### Exercise directions
Could you set down exactly the lines of the data below, starting at the one that holds "Gerard Daniel Worldwide" and ending at the one that holds "a wide array of mission critical", both included, and only those?

### Source data

========

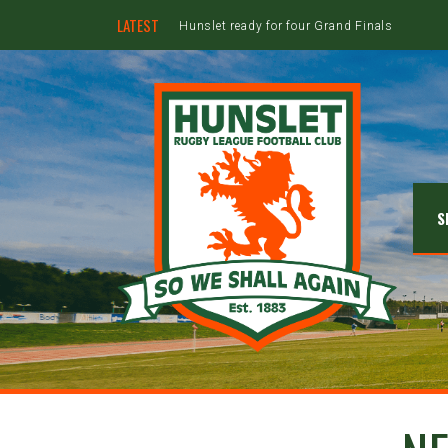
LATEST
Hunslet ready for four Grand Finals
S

========

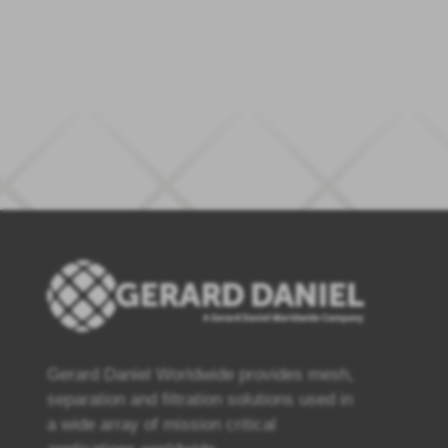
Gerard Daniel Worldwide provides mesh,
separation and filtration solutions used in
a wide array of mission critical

========

### Worked solution
Gerard Daniel Worldwide provides mesh,
separation and filtration solutions used in
a wide array of mission critical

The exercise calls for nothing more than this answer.